Page-level text extractions:
★ ★ ★

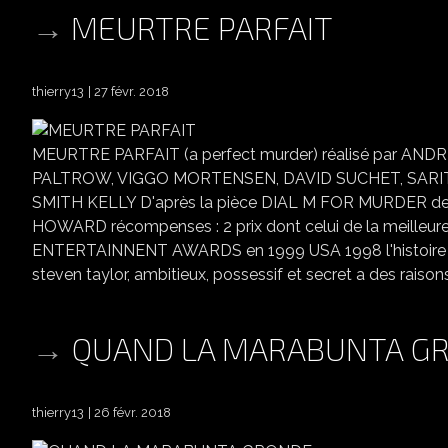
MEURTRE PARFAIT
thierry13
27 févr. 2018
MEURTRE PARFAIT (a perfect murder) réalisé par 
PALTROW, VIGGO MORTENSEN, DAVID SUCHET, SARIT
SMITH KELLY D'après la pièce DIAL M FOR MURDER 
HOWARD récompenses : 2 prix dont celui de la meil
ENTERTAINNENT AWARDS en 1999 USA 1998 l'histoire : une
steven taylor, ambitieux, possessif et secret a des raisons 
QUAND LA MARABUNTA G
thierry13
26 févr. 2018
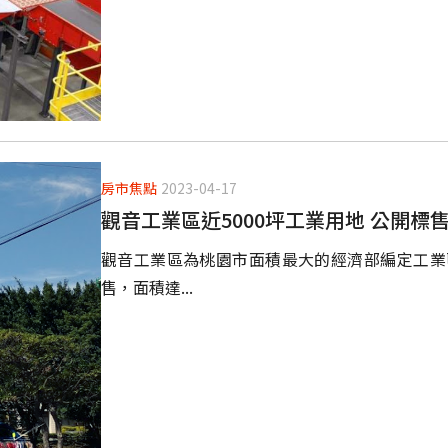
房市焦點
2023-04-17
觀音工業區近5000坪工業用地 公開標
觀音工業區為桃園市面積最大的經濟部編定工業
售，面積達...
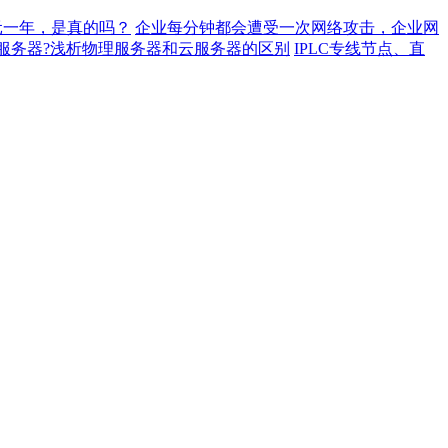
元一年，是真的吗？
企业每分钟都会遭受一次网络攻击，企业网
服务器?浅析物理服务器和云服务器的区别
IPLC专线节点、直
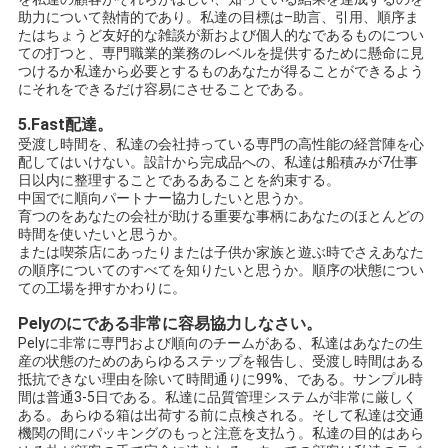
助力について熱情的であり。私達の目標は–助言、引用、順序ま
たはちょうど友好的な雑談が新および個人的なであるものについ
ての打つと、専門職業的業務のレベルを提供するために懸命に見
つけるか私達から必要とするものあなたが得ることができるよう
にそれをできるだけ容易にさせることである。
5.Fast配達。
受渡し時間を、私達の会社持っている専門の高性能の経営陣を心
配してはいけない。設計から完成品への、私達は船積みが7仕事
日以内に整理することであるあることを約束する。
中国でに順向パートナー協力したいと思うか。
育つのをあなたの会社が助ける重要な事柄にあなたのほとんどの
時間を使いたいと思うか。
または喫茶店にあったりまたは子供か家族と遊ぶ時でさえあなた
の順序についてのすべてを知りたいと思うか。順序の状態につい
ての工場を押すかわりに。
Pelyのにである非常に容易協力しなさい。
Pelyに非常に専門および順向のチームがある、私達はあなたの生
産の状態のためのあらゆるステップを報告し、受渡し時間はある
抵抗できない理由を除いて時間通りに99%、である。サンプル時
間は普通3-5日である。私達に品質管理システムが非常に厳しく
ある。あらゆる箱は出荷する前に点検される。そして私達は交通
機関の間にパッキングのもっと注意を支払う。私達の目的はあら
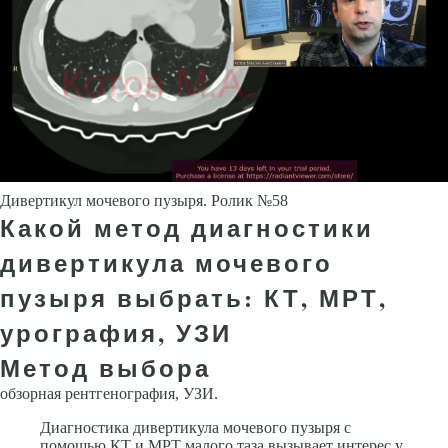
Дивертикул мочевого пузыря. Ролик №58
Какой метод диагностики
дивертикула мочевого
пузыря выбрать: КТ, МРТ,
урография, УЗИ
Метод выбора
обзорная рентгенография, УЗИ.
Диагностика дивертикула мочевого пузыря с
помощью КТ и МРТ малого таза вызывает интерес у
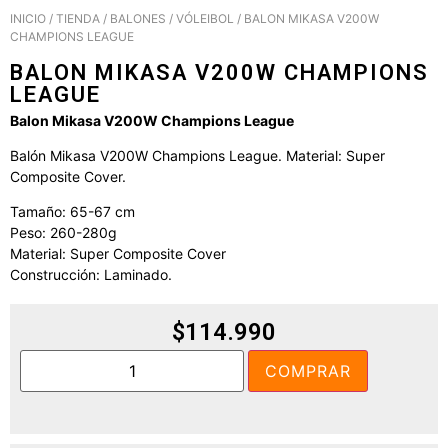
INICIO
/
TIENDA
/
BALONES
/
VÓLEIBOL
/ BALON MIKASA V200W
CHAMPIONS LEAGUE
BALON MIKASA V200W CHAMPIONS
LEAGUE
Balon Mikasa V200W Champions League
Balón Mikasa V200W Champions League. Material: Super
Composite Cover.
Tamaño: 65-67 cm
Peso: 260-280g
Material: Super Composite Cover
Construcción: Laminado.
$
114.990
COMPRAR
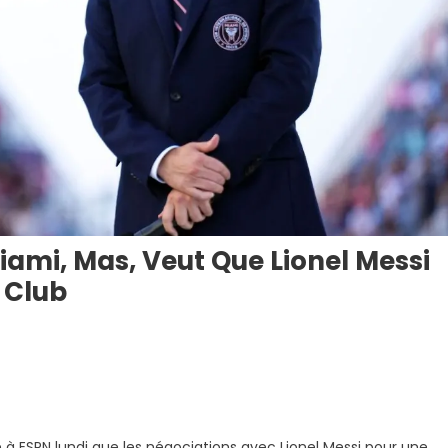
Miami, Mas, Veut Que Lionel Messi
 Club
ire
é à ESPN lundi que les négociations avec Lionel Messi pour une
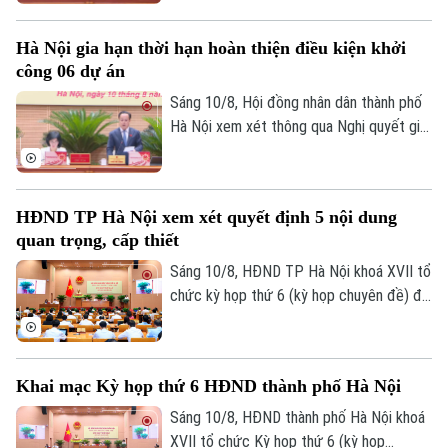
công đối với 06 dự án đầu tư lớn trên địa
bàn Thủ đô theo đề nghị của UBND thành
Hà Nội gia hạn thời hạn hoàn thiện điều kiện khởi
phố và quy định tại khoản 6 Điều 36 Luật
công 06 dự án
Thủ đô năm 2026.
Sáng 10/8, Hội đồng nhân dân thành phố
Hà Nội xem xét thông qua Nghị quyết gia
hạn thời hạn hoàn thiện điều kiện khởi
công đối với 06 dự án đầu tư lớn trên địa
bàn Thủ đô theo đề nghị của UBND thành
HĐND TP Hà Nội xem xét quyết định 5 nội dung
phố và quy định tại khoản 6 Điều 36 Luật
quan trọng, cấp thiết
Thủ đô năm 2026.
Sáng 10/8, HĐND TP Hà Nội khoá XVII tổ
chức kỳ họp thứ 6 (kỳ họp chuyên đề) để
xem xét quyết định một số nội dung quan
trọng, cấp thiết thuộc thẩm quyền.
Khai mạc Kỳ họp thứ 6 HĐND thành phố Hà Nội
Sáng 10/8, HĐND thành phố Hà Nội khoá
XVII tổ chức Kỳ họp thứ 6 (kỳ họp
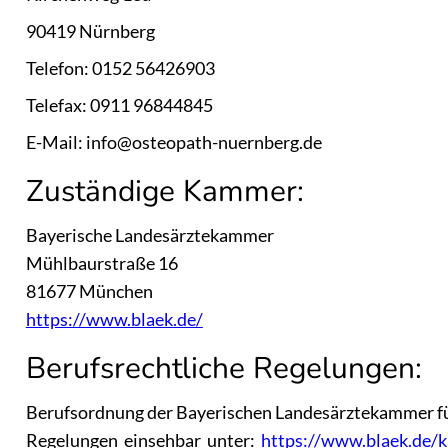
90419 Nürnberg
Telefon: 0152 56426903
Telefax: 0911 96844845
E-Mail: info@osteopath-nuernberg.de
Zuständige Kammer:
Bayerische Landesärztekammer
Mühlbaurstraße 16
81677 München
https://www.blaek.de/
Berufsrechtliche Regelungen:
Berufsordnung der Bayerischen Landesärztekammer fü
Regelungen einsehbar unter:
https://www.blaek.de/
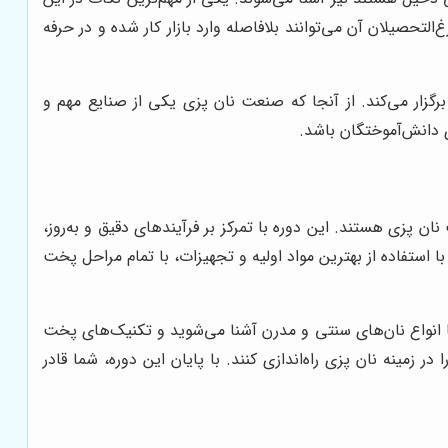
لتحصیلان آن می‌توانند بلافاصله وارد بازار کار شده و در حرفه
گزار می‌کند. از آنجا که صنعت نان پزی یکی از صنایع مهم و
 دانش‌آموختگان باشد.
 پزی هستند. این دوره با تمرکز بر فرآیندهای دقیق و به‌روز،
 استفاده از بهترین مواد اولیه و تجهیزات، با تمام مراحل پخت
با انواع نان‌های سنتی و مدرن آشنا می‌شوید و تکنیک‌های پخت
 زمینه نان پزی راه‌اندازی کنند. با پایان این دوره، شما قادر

★ ★ ★

Each record is to be restated word for word; no picture goes in.

MEURTRE PARFAIT
thierry13
27 févr. 2018
MEURTRE PARFAIT (a perfect murder) réalisé par 
PALTROW, VIGGO MORTENSEN, DAVID SUCHET, SARIT
SMITH KELLY D'après la pièce DIAL M FOR MURDER 
HOWARD récompenses : 2 prix dont celui de la meil
ENTERTAINNENT AWARDS en 1999 USA 1998 l'histoire : une
steven taylor, ambitieux, possessif et secret a des raisons 
QUAND LA MARABUNTA G
thierry13
26 févr. 2018
房市焦點
2023-04-17
觀音工業區近5000坪工業用地 公開標
觀音工業區為桃園市面積最大的經濟部編定工業
售，面積達...
元一年，是真的吗？
企业每分钟都会遭受一次网络攻击，企业网
服务器?浅析物理服务器和云服务器的区别
IPLC专线节点、直
助力について熱情的であり。私達の目標は–助言、引用、順序ま
たはちょうど友好的な雑談が新および個人的なであるものについ
ての打つと、専門職業的業務のレベルを提供するために懸命に見
つけるか私達から必要とするものあなたが得ることができるよう
にそれをできるだけ容易にさせることである。
5.Fast配達。
受渡し時間を、私達の会社持っている専門の高性能の経営陣を心
配してはいけない。設計から完成品への、私達は船積みが7仕事
日以内に整理することであるあることを約束する。
中国でに順向パートナー協力したいと思うか。
育つのをあなたの会社が助ける重要な事柄にあなたのほとんどの
時間を使いたいと思うか。
または喫茶店にあったりまたは子供か家族と遊ぶ時でさえあなた
の順序についてのすべてを知りたいと思うか。順序の状態につい
ての工場を押すかわりに。
Pelyのにである非常に容易協力しなさい。
Pelyに非常に専門および順向のチームがある、私達はあなたの生
産の状態のためのあらゆるステップを報告し、受渡し時間はある
抵抗できない理由を除いて時間通りに99%、である。サンプル時
間は普通3-5日である。私達に品質管理システムが非常に厳しく
ある。あらゆる箱は出荷する前に点検される。そして私達は交通
機関の間にパッキングのもっと注意を支払う。私達の目的はあら
Дивертикул мочевого пузыря. Ролик №58
Какой метод диагностики
дивертикула мочевого
пузыря выбрать: КТ, МРТ,
урография, УЗИ
Метод выбора
обзорная рентгенография, УЗИ.
Диагностика дивертикула мочевого пузыря с
помощью КТ и МРТ малого таза вызывает интерес у
INICIO
/
TIENDA
/
BALONES
/
VÓLEIBOL
/ BALON MIKASA V200W
CHAMPIONS LEAGUE
BALON MIKASA V200W CHAMPIONS
LEAGUE
Balon Mikasa V200W Champions League
Balón Mikasa V200W Champions League. Material: Super
Composite Cover.
Tamaño: 65-67 cm
Peso: 260-280g
Material: Super Composite Cover
Construcción: Laminado.
$
114.990
COMPRAR
Miami, Mas, Veut Que Lionel Messi
 Club
ire
é à ESPN lundi que les négociations avec Lionel Messi pour une
công đối với 06 dự án đầu tư lớn trên địa
bàn Thủ đô theo đề nghị của UBND thành
Hà Nội gia hạn thời hạn hoàn thiện điều kiện khởi
phố và quy định tại khoản 6 Điều 36 Luật
công 06 dự án
Thủ đô năm 2026.
Sáng 10/8, Hội đồng nhân dân thành phố
Hà Nội xem xét thông qua Nghị quyết gia
hạn thời hạn hoàn thiện điều kiện khởi
công đối với 06 dự án đầu tư lớn trên địa
bàn Thủ đô theo đề nghị của UBND thành
HĐND TP Hà Nội xem xét quyết định 5 nội dung
phố và quy định tại khoản 6 Điều 36 Luật
quan trọng, cấp thiết
Thủ đô năm 2026.
Sáng 10/8, HĐND TP Hà Nội khoá XVII tổ
chức kỳ họp thứ 6 (kỳ họp chuyên đề) để
xem xét quyết định một số nội dung quan
trọng, cấp thiết thuộc thẩm quyền.
Khai mạc Kỳ họp thứ 6 HĐND thành phố Hà Nội
Sáng 10/8, HĐND thành phố Hà Nội khoá
XVII tổ chức Kỳ họp thứ 6 (kỳ họp
90419 Nürnberg
Telefon: 0152 56426903
Telefax: 0911 96844845
E-Mail: info@osteopath-nuernberg.de
Zuständige Kammer:
Bayerische Landesärztekammer
Mühlbaurstraße 16
81677 München
https://www.blaek.de/
Berufsrechtliche Regelungen:
Berufsordnung der Bayerischen Landesärztekammer fü
Regelungen einsehbar unter:
https://www.blaek.de/
لتحصیلان آن می‌توانند بلافاصله وارد بازار کار شده و در حرفه
گزار می‌کند. از آنجا که صنعت نان پزی یکی از صنایع مهم و
 دانش‌آموختگان باشد.
 پزی هستند. این دوره با تمرکز بر فرآیندهای دقیق و به‌روز،
 استفاده از بهترین مواد اولیه و تجهیزات، با تمام مراحل پخت
با انواع نان‌های سنتی و مدرن آشنا می‌شوید و تکنیک‌های پخت
 زمینه نان پزی راه‌اندازی کنند. با پایان این دوره، شما قادر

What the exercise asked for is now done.